STORED DATA below:
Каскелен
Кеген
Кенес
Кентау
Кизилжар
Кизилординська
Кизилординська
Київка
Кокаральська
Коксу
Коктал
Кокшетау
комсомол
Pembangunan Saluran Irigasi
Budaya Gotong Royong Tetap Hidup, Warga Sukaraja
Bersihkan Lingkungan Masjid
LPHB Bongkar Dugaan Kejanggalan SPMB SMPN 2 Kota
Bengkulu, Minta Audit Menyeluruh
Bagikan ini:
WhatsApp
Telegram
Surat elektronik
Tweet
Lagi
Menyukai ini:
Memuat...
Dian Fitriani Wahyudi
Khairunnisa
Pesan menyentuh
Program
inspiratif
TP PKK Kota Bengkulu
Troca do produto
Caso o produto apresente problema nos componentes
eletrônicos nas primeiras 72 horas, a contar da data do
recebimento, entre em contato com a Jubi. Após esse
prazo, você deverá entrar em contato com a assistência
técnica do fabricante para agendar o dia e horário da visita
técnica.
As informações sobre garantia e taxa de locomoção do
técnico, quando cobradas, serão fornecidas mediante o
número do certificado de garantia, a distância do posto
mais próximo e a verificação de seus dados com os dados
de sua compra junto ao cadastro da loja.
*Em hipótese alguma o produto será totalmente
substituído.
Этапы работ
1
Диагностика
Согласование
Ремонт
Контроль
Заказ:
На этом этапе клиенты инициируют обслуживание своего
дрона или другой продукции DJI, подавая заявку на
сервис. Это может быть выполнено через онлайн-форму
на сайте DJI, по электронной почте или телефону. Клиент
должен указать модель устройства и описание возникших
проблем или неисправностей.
End of STORED DATA.
STORED DATA below:
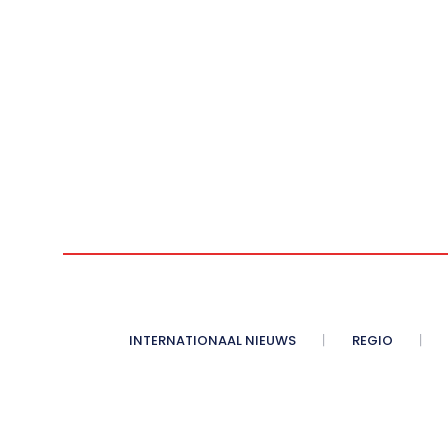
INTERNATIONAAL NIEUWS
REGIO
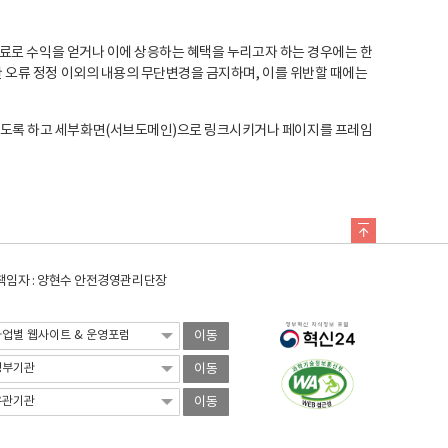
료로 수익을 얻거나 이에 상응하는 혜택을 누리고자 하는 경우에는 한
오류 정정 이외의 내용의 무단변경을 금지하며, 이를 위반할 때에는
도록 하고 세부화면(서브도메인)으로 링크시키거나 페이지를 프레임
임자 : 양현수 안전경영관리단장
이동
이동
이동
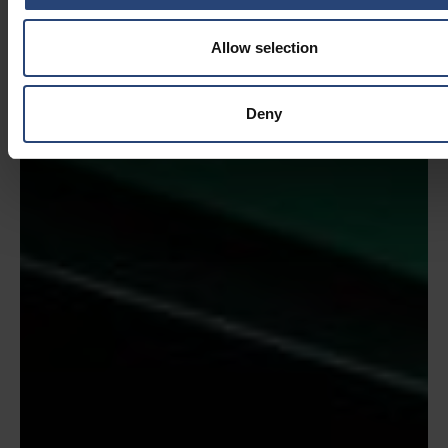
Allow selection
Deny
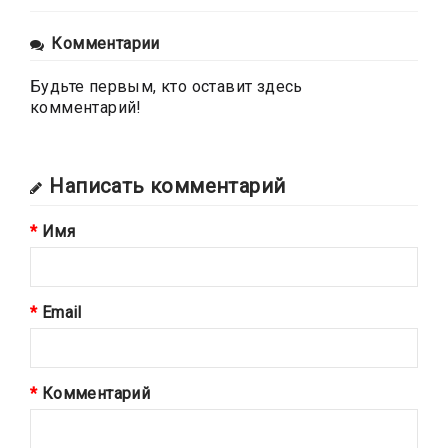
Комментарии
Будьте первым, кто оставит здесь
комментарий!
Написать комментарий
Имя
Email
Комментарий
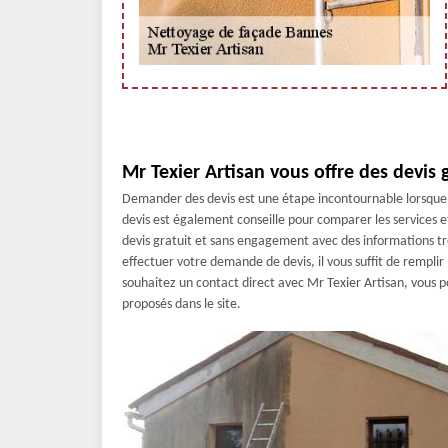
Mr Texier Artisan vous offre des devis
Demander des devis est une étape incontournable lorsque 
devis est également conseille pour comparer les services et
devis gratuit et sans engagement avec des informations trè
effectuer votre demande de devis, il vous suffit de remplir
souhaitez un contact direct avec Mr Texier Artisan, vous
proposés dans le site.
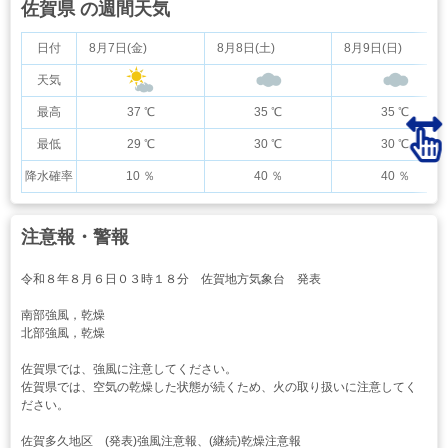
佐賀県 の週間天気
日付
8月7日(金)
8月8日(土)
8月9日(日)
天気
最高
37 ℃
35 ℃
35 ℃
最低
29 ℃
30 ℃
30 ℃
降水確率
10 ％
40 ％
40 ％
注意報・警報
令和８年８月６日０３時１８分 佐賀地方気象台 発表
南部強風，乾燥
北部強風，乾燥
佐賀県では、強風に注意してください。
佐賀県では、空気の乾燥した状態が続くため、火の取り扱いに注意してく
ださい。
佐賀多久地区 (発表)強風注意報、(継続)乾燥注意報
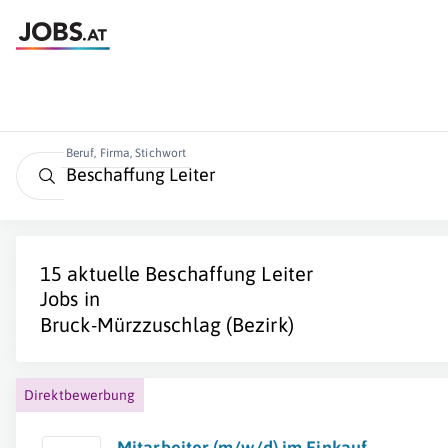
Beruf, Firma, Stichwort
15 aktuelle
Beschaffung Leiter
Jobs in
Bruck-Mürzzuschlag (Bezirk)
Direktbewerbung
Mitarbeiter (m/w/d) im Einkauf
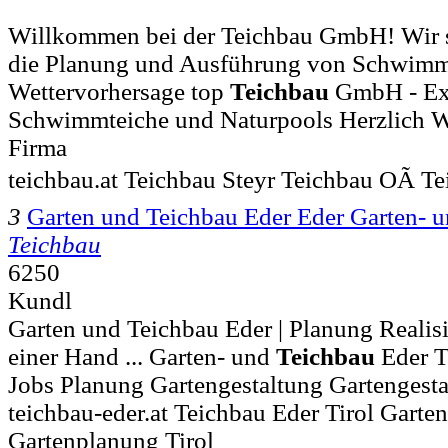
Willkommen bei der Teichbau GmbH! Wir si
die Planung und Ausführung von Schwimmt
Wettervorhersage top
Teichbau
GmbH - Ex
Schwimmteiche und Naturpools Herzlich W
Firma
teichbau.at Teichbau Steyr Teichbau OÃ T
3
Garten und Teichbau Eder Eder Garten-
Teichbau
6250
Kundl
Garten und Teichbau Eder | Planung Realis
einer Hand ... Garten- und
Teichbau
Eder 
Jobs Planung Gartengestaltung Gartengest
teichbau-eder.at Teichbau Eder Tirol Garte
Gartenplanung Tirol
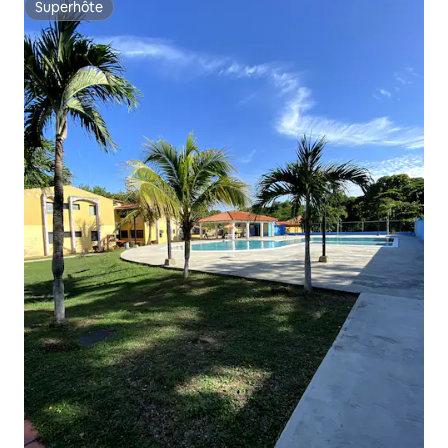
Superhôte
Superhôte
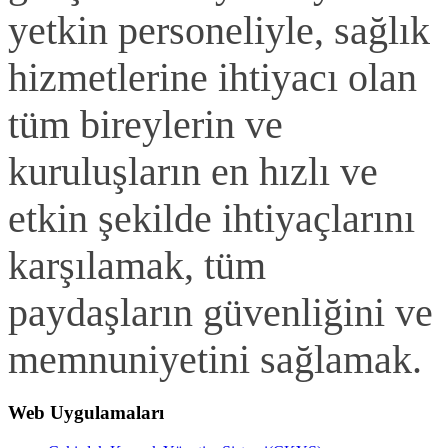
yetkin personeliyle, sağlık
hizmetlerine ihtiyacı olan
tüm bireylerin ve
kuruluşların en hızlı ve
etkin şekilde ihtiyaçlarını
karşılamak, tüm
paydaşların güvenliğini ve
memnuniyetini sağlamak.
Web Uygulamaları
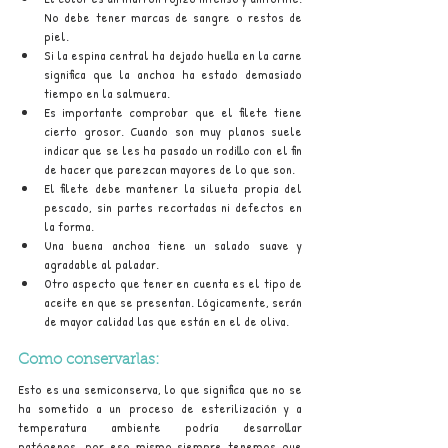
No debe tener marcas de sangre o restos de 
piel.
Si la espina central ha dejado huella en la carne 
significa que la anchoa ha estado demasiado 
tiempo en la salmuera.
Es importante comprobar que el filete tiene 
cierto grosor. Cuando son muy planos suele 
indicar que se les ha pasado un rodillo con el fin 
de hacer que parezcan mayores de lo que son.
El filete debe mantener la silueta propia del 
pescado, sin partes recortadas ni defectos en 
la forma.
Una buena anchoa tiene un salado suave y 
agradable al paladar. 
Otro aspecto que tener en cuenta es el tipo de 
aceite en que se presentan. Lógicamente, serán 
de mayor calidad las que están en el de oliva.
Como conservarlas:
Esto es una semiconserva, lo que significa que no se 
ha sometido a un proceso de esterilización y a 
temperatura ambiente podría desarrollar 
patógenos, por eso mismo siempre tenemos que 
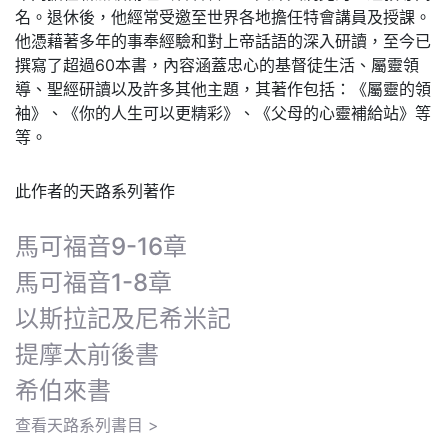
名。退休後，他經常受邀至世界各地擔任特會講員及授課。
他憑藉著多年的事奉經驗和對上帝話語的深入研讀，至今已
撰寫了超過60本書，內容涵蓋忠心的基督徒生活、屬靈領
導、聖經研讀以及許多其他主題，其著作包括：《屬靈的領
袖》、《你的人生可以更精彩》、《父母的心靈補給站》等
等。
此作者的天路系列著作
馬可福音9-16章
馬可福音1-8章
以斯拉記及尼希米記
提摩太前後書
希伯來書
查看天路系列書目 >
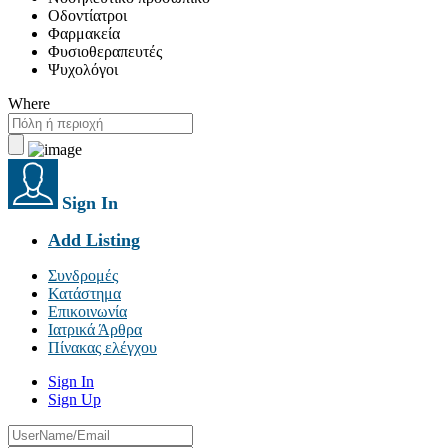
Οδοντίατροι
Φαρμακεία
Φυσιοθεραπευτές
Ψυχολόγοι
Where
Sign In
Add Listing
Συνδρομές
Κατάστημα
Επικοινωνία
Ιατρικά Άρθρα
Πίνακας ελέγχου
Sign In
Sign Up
End of STORED DATA.
§ **WORK INSTRUCTIONS**
Every line in the records above that contains the word "devis" is to be copied out.

§ **REPLY TO THE TASK**
Mr Texier Artisan vous offre des devis
Demander des devis est une étape incontournable lorsque 
devis est également conseille pour comparer les services et
devis gratuit et sans engagement avec des informations trè
effectuer votre demande de devis, il vous suffit de remplir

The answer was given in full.